Page images and extracted text
::::
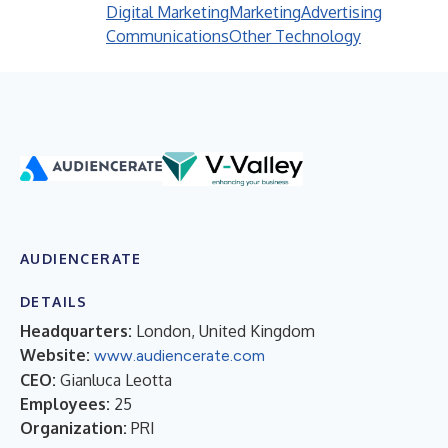
Digital Marketing
Marketing
Advertising
Communications
Other Technology
AUDIENCERATE
DETAILS
Headquarters:
London, United Kingdom
Website:
www.audiencerate.com
CEO:
Gianluca Leotta
Employees:
25
Organization:
PRI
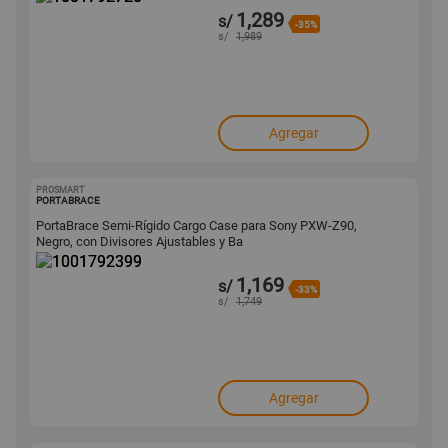
1,289
s/
-35%
s/
1,989
Agregar
PROSMART
1001792399
PORTABRACE
PortaBrace Semi-Rígido Cargo Case para Sony PXW-Z90,
Negro, con Divisores Ajustables y Ba
1,169
s/
-33%
s/
1,749
Agregar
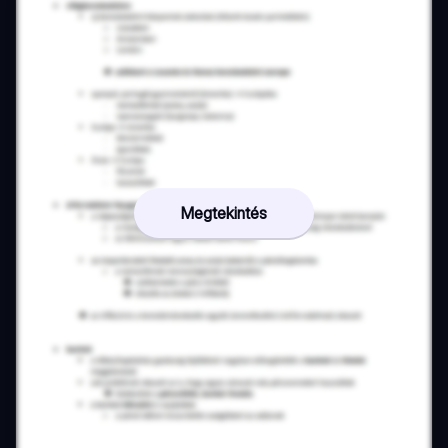
Megtekintés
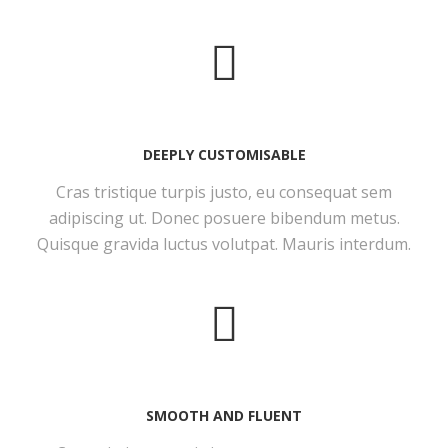
DEEPLY CUSTOMISABLE
Cras tristique turpis justo, eu consequat sem
adipiscing ut. Donec posuere bibendum metus.
Quisque gravida luctus volutpat. Mauris interdum.
SMOOTH AND FLUENT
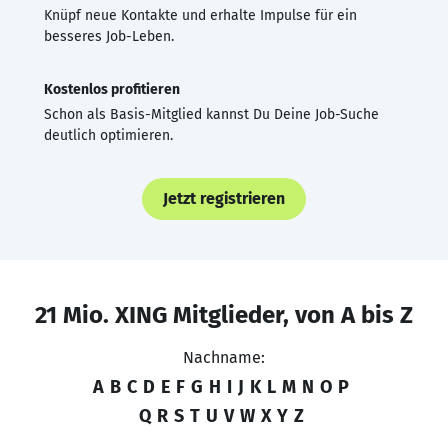
Knüpf neue Kontakte und erhalte Impulse für ein
besseres Job-Leben.
Kostenlos profitieren
Schon als Basis-Mitglied kannst Du Deine Job-Suche
deutlich optimieren.
Jetzt registrieren
21 Mio. XING Mitglieder, von A bis Z
Nachname:
A
B
C
D
E
F
G
H
I
J
K
L
M
N
O
P
Q
R
S
T
U
V
W
X
Y
Z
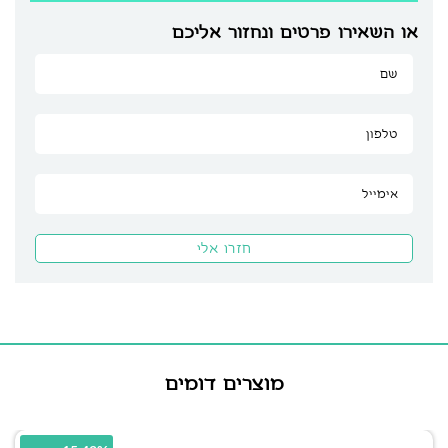
או השאירו פרטים ונחזור אליכם
מוצרים דומים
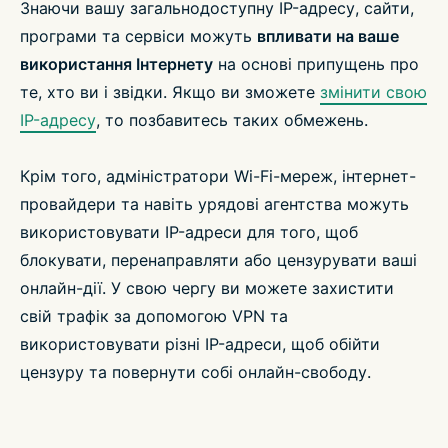
Знаючи вашу загальнодоступну IP-адресу, сайти,
програми та сервіси можуть
впливати на ваше
використання Інтернету
на основі припущень про
те, хто ви і звідки. Якщо ви зможете
змінити свою
IP-адресу
, то позбавитесь таких обмежень.
Крім того, адміністратори Wi-Fi-мереж, інтернет-
провайдери та навіть урядові агентства можуть
використовувати IP-адреси для того, щоб
блокувати, перенаправляти або цензурувати ваші
онлайн-дії. У свою чергу ви можете захистити
свій трафік за допомогою VPN та
використовувати різні IP-адреси, щоб обійти
цензуру та повернути собі онлайн-свободу.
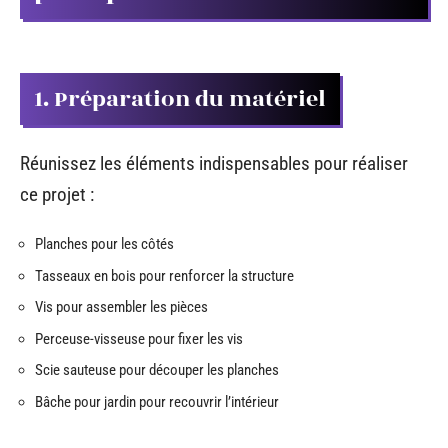
1. Préparation du matériel
Réunissez les éléments indispensables pour réaliser
ce projet :
Planches pour les côtés
Tasseaux en bois pour renforcer la structure
Vis pour assembler les pièces
Perceuse-visseuse pour fixer les vis
Scie sauteuse pour découper les planches
Bâche pour jardin pour recouvrir l’intérieur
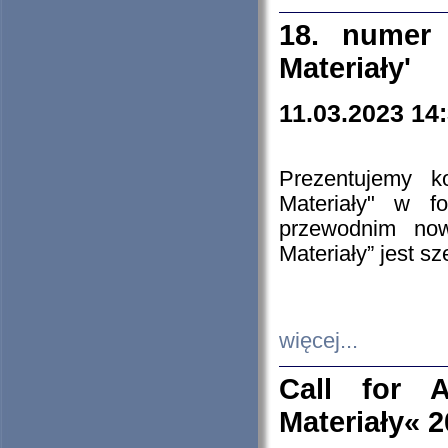
18. numer 
Materiały'
11.03.2023 14
Prezentujemy k
Materiały" w 
przewodnim now
Materiały” jest s
więcej...
Call for A
Materiały« 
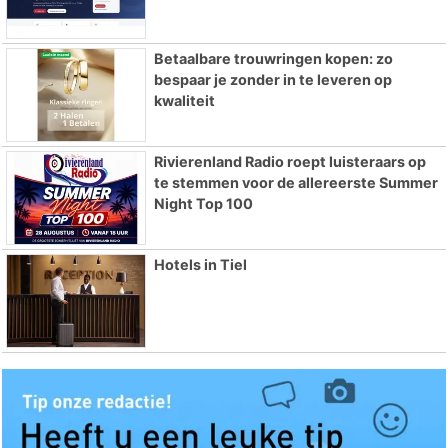
Betaalbare trouwringen kopen: zo
bespaar je zonder in te leveren op
kwaliteit
Rivierenland Radio roept luisteraars op
te stemmen voor de allereerste Summer
Night Top 100
Hotels in Tiel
::::
Please transcribe exactly the part of the records that opens with the line containing "Quisque gravida luctus" and closes with the line containing "Крім того, адміністратори", both ends included, and leave out the pictures.

[TASK RESPONSE]
Quisque gravida luctus volutpat. Mauris interdum.
SMOOTH AND FLUENT
Knüpf neue Kontakte und erhalte Impulse für ein
besseres Job-Leben.
Kostenlos profitieren
Schon als Basis-Mitglied kannst Du Deine Job-Suche
deutlich optimieren.
Jetzt registrieren
21 Mio. XING Mitglieder, von A bis Z
Nachname:
A
B
C
D
E
F
G
H
I
J
K
L
M
N
O
P
Q
R
S
T
U
V
W
X
Y
Z
או השאירו פרטים ונחזור אליכם
מוצרים דומים
Знаючи вашу загальнодоступну IP-адресу, сайти,
програми та сервіси можуть
впливати на ваше
використання Інтернету
на основі припущень про
те, хто ви і звідки. Якщо ви зможете
змінити свою
IP-адресу
, то позбавитесь таких обмежень.
Крім того, адміністратори Wi-Fi-мереж, інтернет-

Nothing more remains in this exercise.